His gaze returned to the corpse's remaining hand. The fingers were curled around something clutched to his chest in his final moments. Long carefully crouched and gently pried the object loose from the stiff grip, offering a quiet word of respect to the dead as he did so. It was a small jade slip, cracked with a fracture down the middle. Wiping some of the blood off, Long recognized it as the kind disciples use to store techniques or messages. He held it between his fingers and closed his eyes, sending a tentative thread of his consciousness into the slip. A flash of information flickered in his mind: fragmented images and words. Most were lost - the jade slip had been shattered and its contents mostly spilled into the ether. But he caught the faintest imprint of something: a technique name, "Jade Cicada…something", and an emotion, urgent fear. There was also a sense of identity perhaps a message this cultivator had meant to deliver. The images were too broken to piece together now. Long sighed and tucked the broken jade slip into his sash; perhaps later, in safety, he could salvage more from it.

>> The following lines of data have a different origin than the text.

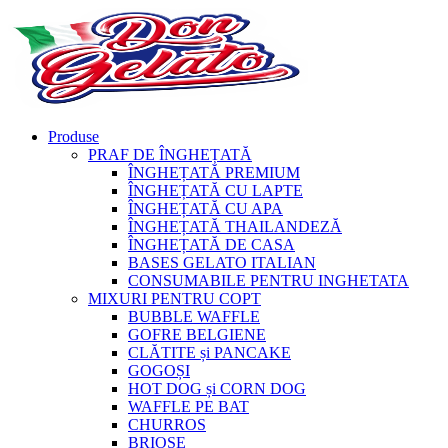
Produse
PRAF DE ÎNGHEȚATĂ
ÎNGHEȚATĂ PREMIUM
ÎNGHEȚATĂ CU LAPTE
ÎNGHEȚATĂ CU APA
ÎNGHEȚATĂ THAILANDEZĂ
ÎNGHEȚATĂ DE CASA
BASES GELATO ITALIAN
CONSUMABILE PENTRU INGHETATA
MIXURI PENTRU COPT
BUBBLE WAFFLE
GOFRE BELGIENE
CLĂTITE și PANCAKE
GOGOȘI
HOT DOG și CORN DOG
WAFFLE PE BAT
CHURROS
BRIOȘE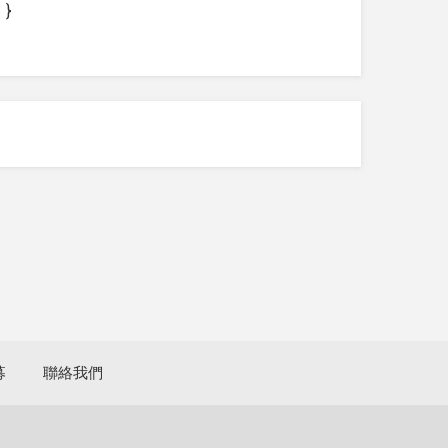
}
募
聯絡我們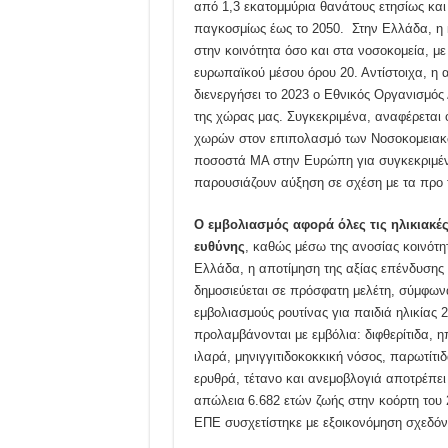
από 1,3 εκατομμύρια θανάτους ετησίως και 
παγκοσμίως έως το 2050. Στην Ελλάδα, η 
στην κοινότητα όσο και στα νοσοκομεία, με 
ευρωπαϊκού μέσου όρου 20. Αντίστοιχα, η 
διενεργήσει το 2023 ο Εθνικός Οργανισμός
της χώρας μας. Συγκεκριμένα, αναφέρεται
χωρών στον επιπολασμό των Νοσοκομειακώ
ποσοστά ΜΑ στην Ευρώπη για συγκεκριμέν
παρουσιάζουν αύξηση σε σχέση με τα προ 
Ο εμβολιασμός αφορά όλες τις ηλικιακές
ευθύνης
, καθώς μέσω της ανοσίας κοινότη
Ελλάδα, η αποτίμηση της αξίας επένδυσης
δημοσιεύεται σε πρόσφατη μελέτη, σύμφων
εμβολιασμούς ρουτίνας για παιδιά ηλικίας
προλαμβάνονται με εμβόλια: διφθερίτιδα, ηπ
ιλαρά, μηνιγγιτιδοκοκκική νόσος, παρωτίτιδ
ερυθρά, τέτανο και ανεμοβλογιά αποτρέπει
απώλεια 6.682 ετών ζωής στην κοόρτη του 2
ΕΠΕ συσχετίστηκε με εξοικονόμηση σχεδόν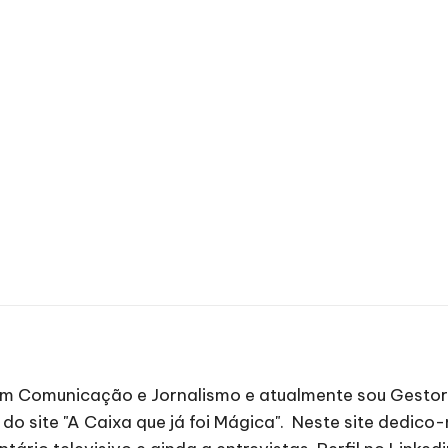
 Comunicação e Jornalismo e atualmente sou Gestor d
 do site "A Caixa que já foi Mágica". Neste site dedico-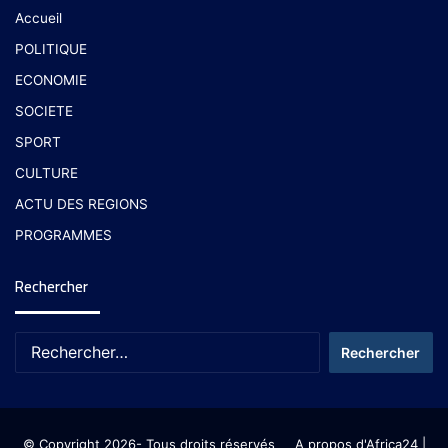
Accueil
POLITIQUE
ECONOMIE
SOCIETE
SPORT
CULTURE
ACTU DES REGIONS
PROGRAMMES
Rechercher
© Copyright 2026- Tous droits réservés
A propos d'Africa24
|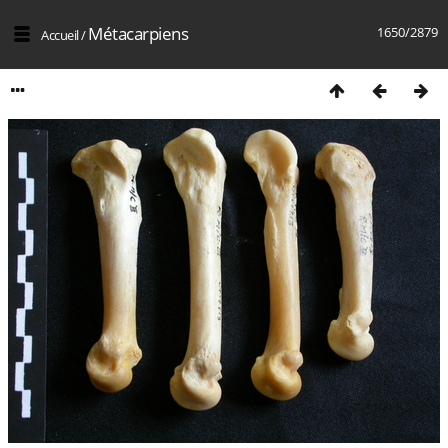
Métacarpiens
1650/2879
Accueil
/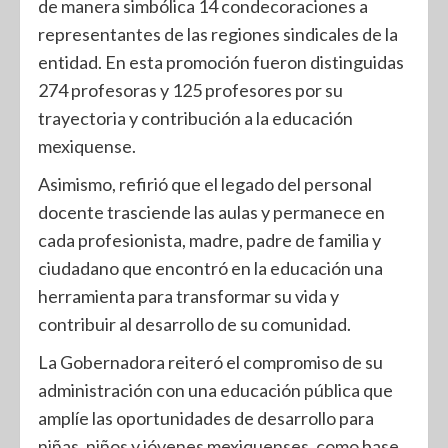
de manera simbólica 14 condecoraciones a
representantes de las regiones sindicales de la
entidad. En esta promoción fueron distinguidas
274 profesoras y 125 profesores por su
trayectoria y contribución a la educación
mexiquense.
Asimismo, refirió que el legado del personal
docente trasciende las aulas y permanece en
cada profesionista, madre, padre de familia y
ciudadano que encontró en la educación una
herramienta para transformar su vida y
contribuir al desarrollo de su comunidad.
La Gobernadora reiteró el compromiso de su
administración con una educación pública que
amplíe las oportunidades de desarrollo para
niñas, niños y jóvenes mexiquenses, como base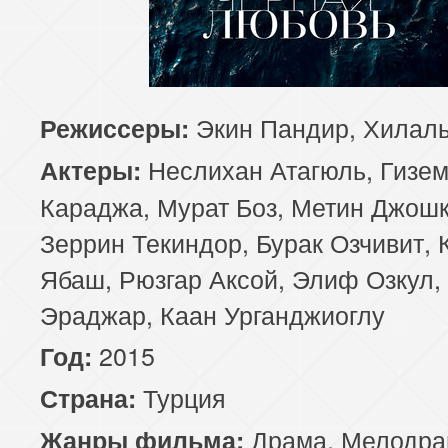
81 серия
82 серия
83 серия
85 серия
86 серия
87 серия
Экин Пандир, Хилал
Режиссеры:
89 серия
90 серия
91 серия
Неслихан Атагюль, Гизе
Актеры:
93 серия
94 серия
95 серия
Караджа, Мурат Боз, Метин Джошк
Зеррин Текиндор, Бурак Озчивит, 
97 серия
98 серия
99 серия
Ябаш, Рюзгар Аксой, Элиф Озкул,
101 серия
102 серия
103 серия
Эраджар, Каан Урганджиоглу
2015
Год:
105 серия
106 серия
107 серия
Турция
Страна:
109 серия
110 серия
111 серия
Драма
,
Мелодра
Жанры фильма:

As he searched, he also noticed a round token lying in the dirt near the corpse's torn waist sash. It glinted green in a stray ray of pale light, carved from jade as well. He picked it up, wiping mud away with his thumb. The token bore the insignia of Jade Hollow Sect - a hollow circle encircling a carved gemstone symbol. A sect identity token. The name "Sun Ping" was etched on the reverse in tiny characters. Likely the name of this unfortunate young man. Long closed the dead cultivator's eyes with a gentle hand. "May you find peace beyond," he murmured, voice thick with quiet sorrow. He knew too well how easily life could be snuffed out, even for those who cultivated to defy mortality.

The cub's soft whine brought his attention snapping back. It had limped over, now sniffing at the air, its fur bristling again. It smelled the blood and death, and something else, something approaching. Long felt it too, then: a shift in the atmosphere, a prickling along his spine that set every nerve aflame with warning. The unnatural Qi in the ravine was suddenly on the move, swarming like agitated wasps.

A low growl rolled through the mist, so deep it vibrated in Long's chest. The cub yipped and pressed itself against Long's ankle, trembling. Long rose slowly, pocketing the token. His eyes scanned the trees, heart thudding. The mist ahead churned as a hulking shape emerged from it, darkness solidifying into form. Two eyes glowed red in a massive, misshapen head. The creature stepped forward with a heavy thud of paw or foot on wet earth.